Input records ::
◇ ◇ ◇ ◇ ◇ ◇ ◇

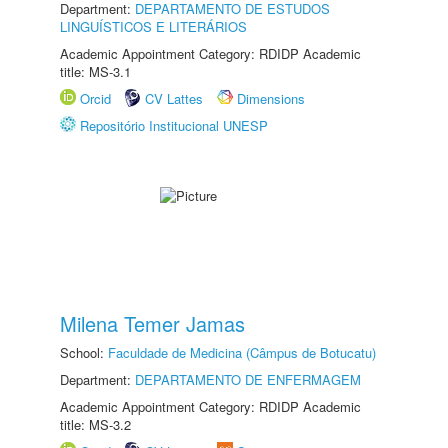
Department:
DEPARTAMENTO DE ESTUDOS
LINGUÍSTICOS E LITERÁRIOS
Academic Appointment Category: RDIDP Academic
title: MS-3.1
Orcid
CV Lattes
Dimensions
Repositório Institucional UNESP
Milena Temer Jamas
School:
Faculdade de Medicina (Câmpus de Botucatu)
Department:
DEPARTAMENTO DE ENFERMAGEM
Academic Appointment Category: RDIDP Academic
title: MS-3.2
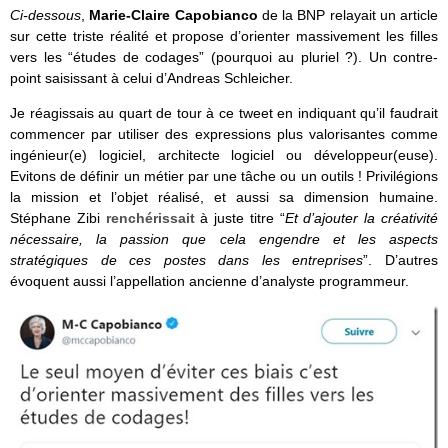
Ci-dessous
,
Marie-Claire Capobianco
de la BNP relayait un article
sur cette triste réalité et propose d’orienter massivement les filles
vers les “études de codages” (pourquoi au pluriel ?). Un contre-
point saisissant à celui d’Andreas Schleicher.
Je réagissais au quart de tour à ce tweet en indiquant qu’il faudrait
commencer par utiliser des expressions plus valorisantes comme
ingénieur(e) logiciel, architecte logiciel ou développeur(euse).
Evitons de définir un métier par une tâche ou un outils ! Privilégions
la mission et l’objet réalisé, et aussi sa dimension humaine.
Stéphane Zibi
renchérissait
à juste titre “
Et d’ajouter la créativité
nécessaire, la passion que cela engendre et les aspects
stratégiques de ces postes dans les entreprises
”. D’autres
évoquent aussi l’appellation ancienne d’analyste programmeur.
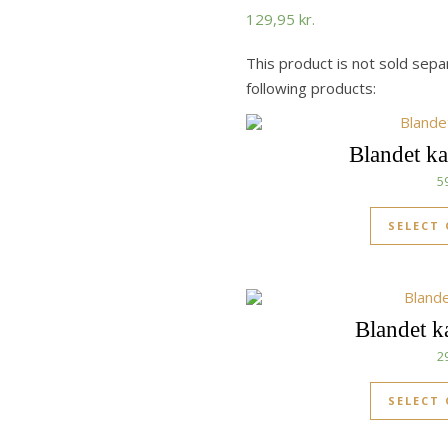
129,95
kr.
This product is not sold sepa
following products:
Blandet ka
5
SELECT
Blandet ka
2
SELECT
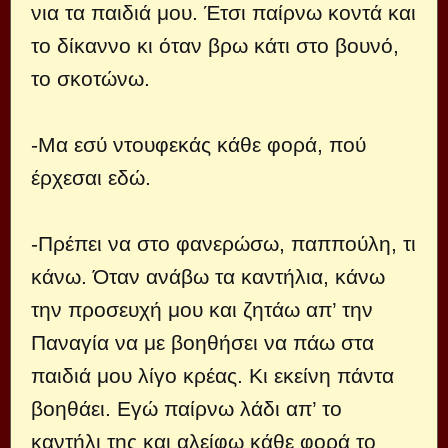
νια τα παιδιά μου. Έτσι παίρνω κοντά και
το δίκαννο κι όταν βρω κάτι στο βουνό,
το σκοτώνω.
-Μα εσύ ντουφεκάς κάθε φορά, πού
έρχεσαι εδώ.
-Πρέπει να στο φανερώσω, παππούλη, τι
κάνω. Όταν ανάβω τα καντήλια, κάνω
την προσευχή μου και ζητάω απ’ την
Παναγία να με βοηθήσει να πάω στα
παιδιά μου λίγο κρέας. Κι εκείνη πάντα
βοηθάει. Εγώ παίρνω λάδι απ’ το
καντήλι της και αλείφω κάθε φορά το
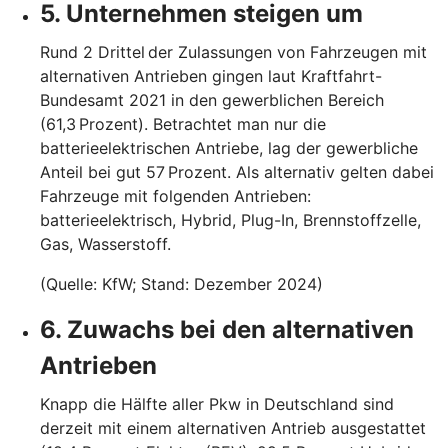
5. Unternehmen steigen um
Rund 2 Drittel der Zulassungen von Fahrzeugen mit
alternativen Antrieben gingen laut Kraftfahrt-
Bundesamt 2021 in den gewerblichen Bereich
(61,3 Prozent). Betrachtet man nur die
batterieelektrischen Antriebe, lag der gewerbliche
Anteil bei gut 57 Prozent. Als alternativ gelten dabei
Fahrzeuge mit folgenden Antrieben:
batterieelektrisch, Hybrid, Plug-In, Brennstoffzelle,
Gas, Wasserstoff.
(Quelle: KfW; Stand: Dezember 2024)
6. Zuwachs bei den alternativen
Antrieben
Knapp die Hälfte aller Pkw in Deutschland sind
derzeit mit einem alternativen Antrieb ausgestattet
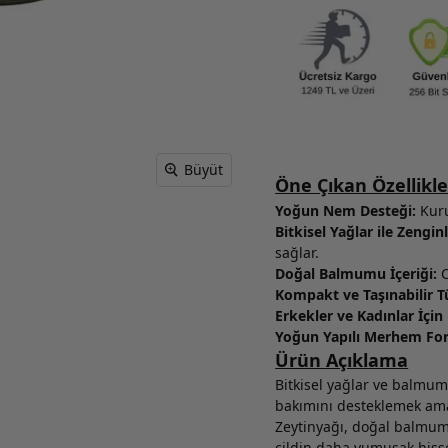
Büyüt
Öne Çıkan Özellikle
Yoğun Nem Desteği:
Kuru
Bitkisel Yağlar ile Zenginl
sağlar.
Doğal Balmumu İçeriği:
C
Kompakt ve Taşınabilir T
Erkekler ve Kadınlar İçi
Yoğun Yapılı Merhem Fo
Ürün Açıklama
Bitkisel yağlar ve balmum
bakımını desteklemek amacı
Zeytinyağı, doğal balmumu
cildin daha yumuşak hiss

◇ ◇ ◇ ◇ ◇ ◇ ◇

Output a verbatim copy of all entries above; no pictures go in it.

Department:
DEPARTAMENTO DE ESTUDOS
LINGUÍSTICOS E LITERÁRIOS
Academic Appointment Category: RDIDP Academic
title: MS-3.1
Orcid
CV Lattes
Dimensions
Repositório Institucional UNESP
Milena Temer Jamas
School:
Faculdade de Medicina (Câmpus de Botucatu)
Department:
DEPARTAMENTO DE ENFERMAGEM
Academic Appointment Category: RDIDP Academic
title: MS-3.2
Ci-dessous
,
Marie-Claire Capobianco
de la BNP relayait un article
sur cette triste réalité et propose d’orienter massivement les filles
vers les “études de codages” (pourquoi au pluriel ?). Un contre-
point saisissant à celui d’Andreas Schleicher.
Je réagissais au quart de tour à ce tweet en indiquant qu’il faudrait
commencer par utiliser des expressions plus valorisantes comme
ingénieur(e) logiciel, architecte logiciel ou développeur(euse).
Evitons de définir un métier par une tâche ou un outils ! Privilégions
la mission et l’objet réalisé, et aussi sa dimension humaine.
Stéphane Zibi
renchérissait
à juste titre “
Et d’ajouter la créativité
nécessaire, la passion que cela engendre et les aspects
stratégiques de ces postes dans les entreprises
”. D’autres
évoquent aussi l’appellation ancienne d’analyste programmeur.
129,95
kr.
This product is not sold sepa
following products:
Blandet ka
5
SELECT
Blandet ka
2
SELECT
νια τα παιδιά μου. Έτσι παίρνω κοντά και
το δίκαννο κι όταν βρω κάτι στο βουνό,
το σκοτώνω.
-Μα εσύ ντουφεκάς κάθε φορά, πού
έρχεσαι εδώ.
-Πρέπει να στο φανερώσω, παππούλη, τι
κάνω. Όταν ανάβω τα καντήλια, κάνω
την προσευχή μου και ζητάω απ’ την
Παναγία να με βοηθήσει να πάω στα
παιδιά μου λίγο κρέας. Κι εκείνη πάντα
βοηθάει. Εγώ παίρνω λάδι απ’ το
καντήλι της και αλείφω κάθε φορά το
5. Unternehmen steigen um
Rund 2 Drittel der Zulassungen von Fahrzeugen mit
alternativen Antrieben gingen laut Kraftfahrt-
Bundesamt 2021 in den gewerblichen Bereich
(61,3 Prozent). Betrachtet man nur die
batterieelektrischen Antriebe, lag der gewerbliche
Anteil bei gut 57 Prozent. Als alternativ gelten dabei
Fahrzeuge mit folgenden Antrieben:
batterieelektrisch, Hybrid, Plug-In, Brennstoffzelle,
Gas, Wasserstoff.
(Quelle: KfW; Stand: Dezember 2024)
6. Zuwachs bei den alternativen
Antrieben
Knapp die Hälfte aller Pkw in Deutschland sind
derzeit mit einem alternativen Antrieb ausgestattet
Büyüt
Öne Çıkan Özellikle
Yoğun Nem Desteği:
Kuru
Bitkisel Yağlar ile Zenginl
sağlar.
Doğal Balmumu İçeriği:
C
Kompakt ve Taşınabilir T
Erkekler ve Kadınlar İçi
Yoğun Yapılı Merhem Fo
Ürün Açıklama
Bitkisel yağlar ve balmum
bakımını desteklemek amacı
Zeytinyağı, doğal balmumu
cildin daha yumuşak hiss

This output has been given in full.